Source: Minnie B. Parker Scrapbook Manuscript Collection #89
Staff Person: Martha G. Elmore
Description: Minnie Bell Parker lived most of her adult life in Norfolk, Virginia, after being born October 10, 1881, in Wilson Co., N.C. She was a nurse and during World War I she was a nurse with the American Expeditionary Force in France. After the war she was active in the American Legion and this colorful 40-year continuous membership certificate was presented to her on June 24, 1960. She died in Raleigh, N.C., on July 5, 1976. To see a scrapbook she kept while in France during World War I, go here https://digital.lib.ecu.edu/24594.
Source: University Archives Image Collection (UA55-01-9775)
Staff Person: Arthur Carlson
Description: This image from the University Archives features the layout of J.Y. Joyner Library on Alumni Day in 1968. Joyner Library was dedicated on March 8, 1955 as part of that year’s Founder’s Day celebrations. The growing student body forced campus administrators to add air conditioning and two additional floors in 1964. From 1994-1999, a third major renovation added the rounded tower and Sonic Plaza which make Joyner among the most recognizable buildings on campus. Its namesake, James Yadkin Joyner, was a career educator and served as state Superintendent of Public Instruction from 1902-1919. He was instrumental in the modernization of the North Carolina public school system.
Source: Augustus Moore Family Papers (ECU Manuscript Collections #1216)
Staff Person: Lynette Lundin
St. James Episcopal Church was built in a Gothic-Style, the church is located in Kittrell, NC.
A Confederate Hospital was located in Kittrell during the Civil War and the church saw to the patients needs and provided Christian burials for the 52 soldiers who died there. PC-1216.13.a.1
Source: Emil Gorling Papers, MC #1200
Staff Person: Nanette Hardison
This image is from a postcard that is part of the Emil Gorling Papers, a collection that has postcards and photographs that show the result of the 1918 German Spring Offensive in Northern France and specifically the Noyon Campaign (April-August 1918). This particular scene is a building in Noyon, France that was damaged in April 1918 during that campaign. Emil Gorling was a German soldier in the 3rd Landwehr Division during World War I and his postcards and photographs of WWI show scenes of devastation and of German soldiers in the field.
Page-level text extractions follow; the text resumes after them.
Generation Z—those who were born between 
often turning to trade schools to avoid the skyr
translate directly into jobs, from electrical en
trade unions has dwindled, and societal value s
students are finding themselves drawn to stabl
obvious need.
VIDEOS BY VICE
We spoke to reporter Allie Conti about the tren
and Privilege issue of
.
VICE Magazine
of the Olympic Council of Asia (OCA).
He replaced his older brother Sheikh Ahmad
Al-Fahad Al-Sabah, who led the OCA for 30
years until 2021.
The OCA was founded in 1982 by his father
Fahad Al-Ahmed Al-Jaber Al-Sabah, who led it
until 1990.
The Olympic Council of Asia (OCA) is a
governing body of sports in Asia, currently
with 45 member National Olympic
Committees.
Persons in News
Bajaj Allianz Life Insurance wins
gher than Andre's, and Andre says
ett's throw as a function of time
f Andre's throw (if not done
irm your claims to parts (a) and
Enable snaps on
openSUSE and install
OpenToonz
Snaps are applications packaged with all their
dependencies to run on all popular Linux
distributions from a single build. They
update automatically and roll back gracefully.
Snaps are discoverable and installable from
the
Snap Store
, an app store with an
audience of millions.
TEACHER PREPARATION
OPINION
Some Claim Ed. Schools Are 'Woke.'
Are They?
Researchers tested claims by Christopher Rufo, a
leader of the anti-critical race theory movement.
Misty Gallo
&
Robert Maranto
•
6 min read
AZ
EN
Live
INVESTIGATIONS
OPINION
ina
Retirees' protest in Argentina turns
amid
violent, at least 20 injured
Source: Boy Scouts of America, East Carolina Council Records, MC #1199
Staff Person: Nanette Hardison
This photo (1990) is from the Boy Scouts of America, East Carolina Council Records; a collection of documents that illustrates the history of the eastern N.C. branch of the Boy Scouts of America. This picture was taken at a Boy Scout charity event called Scouting for Food; a food drive that the Boy Scouts conduct on a regular basis to collect food donations for the hungry. The picture shows a boy scout with two cub scouts preparing for the Scouting for Food Campaign.
Source: Daily Reflector Negative Collection (Manuscript Collection #741)
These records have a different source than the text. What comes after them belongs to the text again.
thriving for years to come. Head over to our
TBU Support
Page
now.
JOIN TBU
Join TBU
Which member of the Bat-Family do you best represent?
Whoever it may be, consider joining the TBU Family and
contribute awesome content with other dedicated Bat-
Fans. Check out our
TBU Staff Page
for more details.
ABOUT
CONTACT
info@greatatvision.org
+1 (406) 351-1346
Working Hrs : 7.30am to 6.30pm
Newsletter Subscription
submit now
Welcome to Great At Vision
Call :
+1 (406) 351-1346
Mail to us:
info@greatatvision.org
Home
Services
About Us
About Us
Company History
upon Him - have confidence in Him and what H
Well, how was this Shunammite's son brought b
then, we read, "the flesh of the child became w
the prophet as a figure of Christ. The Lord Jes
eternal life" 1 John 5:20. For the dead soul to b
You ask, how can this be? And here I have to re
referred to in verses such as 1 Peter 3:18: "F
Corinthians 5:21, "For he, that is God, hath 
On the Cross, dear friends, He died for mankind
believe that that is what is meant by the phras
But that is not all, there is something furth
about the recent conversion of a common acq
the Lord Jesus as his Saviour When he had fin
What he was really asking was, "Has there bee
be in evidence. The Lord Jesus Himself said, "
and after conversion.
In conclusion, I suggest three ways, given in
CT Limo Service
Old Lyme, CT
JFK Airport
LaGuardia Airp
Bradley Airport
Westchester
Staff Person: Martha Elmore
For decades women faced tremendous hurdles in their desire to become pilots. In the early years they weren’t allowed to enter into competitions such as the National Air Race because these races were thought to be too dangerous for women. In 1929 women pilots held their first National Women’s Air Derby. Humorist Will Rogers, who was the starter for the race, referred to the women pilots as “petticoat pilots and flying flappers” and nicknamed the race the Powder Puff Derby.
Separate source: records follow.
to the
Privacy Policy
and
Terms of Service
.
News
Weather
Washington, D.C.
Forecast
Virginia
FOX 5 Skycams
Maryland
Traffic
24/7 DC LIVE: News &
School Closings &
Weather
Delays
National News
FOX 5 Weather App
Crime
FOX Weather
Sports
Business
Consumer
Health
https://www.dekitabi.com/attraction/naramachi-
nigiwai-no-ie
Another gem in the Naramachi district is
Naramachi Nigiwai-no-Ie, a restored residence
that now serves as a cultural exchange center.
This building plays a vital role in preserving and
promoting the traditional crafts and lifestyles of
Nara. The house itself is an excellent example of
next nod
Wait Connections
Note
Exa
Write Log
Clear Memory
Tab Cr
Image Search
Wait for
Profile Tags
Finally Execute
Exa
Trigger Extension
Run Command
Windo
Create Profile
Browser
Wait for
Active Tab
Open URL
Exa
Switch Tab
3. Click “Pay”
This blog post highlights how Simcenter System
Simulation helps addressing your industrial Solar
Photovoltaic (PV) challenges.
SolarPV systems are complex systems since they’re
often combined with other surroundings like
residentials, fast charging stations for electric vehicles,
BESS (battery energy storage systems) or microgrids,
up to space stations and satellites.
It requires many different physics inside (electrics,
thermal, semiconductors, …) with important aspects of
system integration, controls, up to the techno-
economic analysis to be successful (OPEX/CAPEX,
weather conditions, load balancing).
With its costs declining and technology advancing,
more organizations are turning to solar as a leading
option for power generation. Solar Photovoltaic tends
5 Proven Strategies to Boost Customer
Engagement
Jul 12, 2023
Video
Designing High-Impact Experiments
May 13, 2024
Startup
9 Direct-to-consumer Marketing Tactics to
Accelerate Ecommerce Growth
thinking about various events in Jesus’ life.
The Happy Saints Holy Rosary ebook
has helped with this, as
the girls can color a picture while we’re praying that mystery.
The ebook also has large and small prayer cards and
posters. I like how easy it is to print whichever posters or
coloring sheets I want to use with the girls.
This photograph shows a group of women welcoming Petticoat Pilots to the airport at Greenville, North Carolina, in August of 1965. I don’t know what the occasion was for this group of women pilots gathering, but it is interesting that the nickname for women pilots in 1929 was still being used in 1965.
Information about the Powder Puff Derby came from Karen Bush Gibson’s book titled, Women Aviators: 26 Stories of Pioneer Flights, Daring Missions, and Record-Setting Journeys.